Immigration in the US

Good argument here that underscore’s Pelosi’s point above. Immigration hardliners in Congress want to stop immigration. If they thought the best way to to do that was to build the wall, they’d trade concessions in order to get Democratic support for the wall. But they won’t because the wall is a shit idea and they’d be fools to trade anything valuable for it. So there will be no deal and the wall won’t happen and eventually the pain of the shutdown will force him to the table. The vote on the 20th was pure political theater.

I feel your pain. I have at least one brother who probably deserves the Armando treatment upon death. I can only hope at some point he has an Ebenezer Scrooge moment and learns to live his life in a better way. He isn’t evil or a huge Trump fan, but he just doesn’t seem to understand a different point of view. He is the guy who points to the black person who is pro-Trump or pro-GOP and wonders what is wrong with other blacks.

I assume that if on Jan 3rd the new democratically controlled house votes in a new CR (again without the wall), and the senate approves it, that Trump will veto it?

Given the position that will put Trump in, why would McConnell even allow it to come to a vote?

Because then the blame would rest squarely on the GOP’s shoulders. Why not allow it to fall on Trump, where it belongs. Besides, I don’t think the GOP is all in for this shut down like Trump is.

Because McConnell isn’t ready to retire yet, and going against the President so confrontationally basically means he’s fine with Trump calling him out, supporting a primary opponent, etc.

McConnell is a lapdog, I have my doubts that he’ll go against the President.
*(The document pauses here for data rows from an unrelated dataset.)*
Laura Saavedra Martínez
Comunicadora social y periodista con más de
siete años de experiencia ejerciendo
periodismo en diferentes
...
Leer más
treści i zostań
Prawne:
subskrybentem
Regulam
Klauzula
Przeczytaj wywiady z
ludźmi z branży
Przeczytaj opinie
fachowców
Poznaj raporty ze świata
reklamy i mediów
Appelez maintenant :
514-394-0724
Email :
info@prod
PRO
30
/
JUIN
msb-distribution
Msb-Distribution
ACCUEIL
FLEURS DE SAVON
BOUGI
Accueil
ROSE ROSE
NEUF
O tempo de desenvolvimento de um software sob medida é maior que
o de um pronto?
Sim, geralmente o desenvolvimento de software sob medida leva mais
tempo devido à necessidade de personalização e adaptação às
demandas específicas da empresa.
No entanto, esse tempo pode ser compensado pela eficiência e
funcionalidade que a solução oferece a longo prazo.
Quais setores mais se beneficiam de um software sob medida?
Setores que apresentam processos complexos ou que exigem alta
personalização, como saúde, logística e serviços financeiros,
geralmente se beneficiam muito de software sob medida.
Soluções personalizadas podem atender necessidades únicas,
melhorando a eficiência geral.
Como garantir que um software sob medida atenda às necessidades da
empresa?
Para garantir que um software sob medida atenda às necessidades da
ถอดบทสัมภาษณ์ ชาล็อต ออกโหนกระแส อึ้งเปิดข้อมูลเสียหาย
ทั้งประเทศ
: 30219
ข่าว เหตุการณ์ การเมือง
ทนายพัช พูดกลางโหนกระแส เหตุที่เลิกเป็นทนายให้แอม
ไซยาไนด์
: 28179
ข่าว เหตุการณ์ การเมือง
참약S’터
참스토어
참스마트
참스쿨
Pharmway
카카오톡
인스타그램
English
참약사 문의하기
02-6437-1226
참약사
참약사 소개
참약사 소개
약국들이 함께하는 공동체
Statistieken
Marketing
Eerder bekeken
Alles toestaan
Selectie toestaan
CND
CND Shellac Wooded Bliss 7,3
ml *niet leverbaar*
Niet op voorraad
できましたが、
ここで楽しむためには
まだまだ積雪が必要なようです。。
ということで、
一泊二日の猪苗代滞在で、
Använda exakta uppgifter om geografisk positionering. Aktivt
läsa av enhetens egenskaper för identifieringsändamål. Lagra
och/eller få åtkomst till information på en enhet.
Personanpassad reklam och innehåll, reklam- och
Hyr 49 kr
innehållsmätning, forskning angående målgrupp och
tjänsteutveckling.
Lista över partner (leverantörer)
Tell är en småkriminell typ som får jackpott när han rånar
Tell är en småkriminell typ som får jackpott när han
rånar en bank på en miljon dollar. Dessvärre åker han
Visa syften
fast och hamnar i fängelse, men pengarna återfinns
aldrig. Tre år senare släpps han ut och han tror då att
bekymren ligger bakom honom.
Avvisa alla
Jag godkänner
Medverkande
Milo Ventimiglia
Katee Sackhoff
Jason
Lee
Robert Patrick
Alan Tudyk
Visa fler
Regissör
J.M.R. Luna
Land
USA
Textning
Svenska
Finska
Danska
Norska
He’s not going to sacrifice himself for Trump. If something is sufficiently popular, he will vote for it even if Trump doesn’t like it. See: Russia sanctions and NATO solidarity votes.

Can’t the house just pass what the Senate already passed, thus negating the need for the Senate to do anything at all?

This I don’t know. Does proposed legislation survive different terms or whatever a year is called?

Yes, i believe that it does.

If that’s the case, then yeah, I imagine the very first thing Pelosi will do is pass the Senate’s bill.

What Trump does then is anyone’s guess, including his. Cabinet members Hannity and Coulter will tell him to veto it, of course.

No. Once Congress adjourn at the end of its two year session, any bills that are not yet laws will die.

Otherwise it would be pure chaos. Imagine a divided Congress after an election where both houses flip. The Senate passes a bunch of bills for the next House to approve, meanwhile the House passes a bunch of contradictory laws for the next Senate to approve…

Lap turtle.

Yeah, that’s how pocket vetoes work.

Doesn’t sound that chaotic to me. They pass contradictory bills all the time. That’s what reconciliation is for.

Reconciliation is used when the House and Senate language in a law doesn’t match up.

But you could have a law passed with the same language by the current House and previous Senate, and simultaneously a contradictory law passed with the same language by the current Senate and previous House. For both laws, the language was approved by one of the Houses and one of the Senates, so reconciliation is not an option.

Furthermore, if you don’t kill a bill when the session expires, then any old language could be revived. So maybe Pelosi votes on a law that Reid’s Senate passed.
Meanwhile McConnell decides that it’s time to finally vote on a law passed by the Jacksonian House in the 19th century…

I was mistaken then.

I’m not sure that such a thing has ever happened. It would need a very weird set of circumstances for such a thing to happen.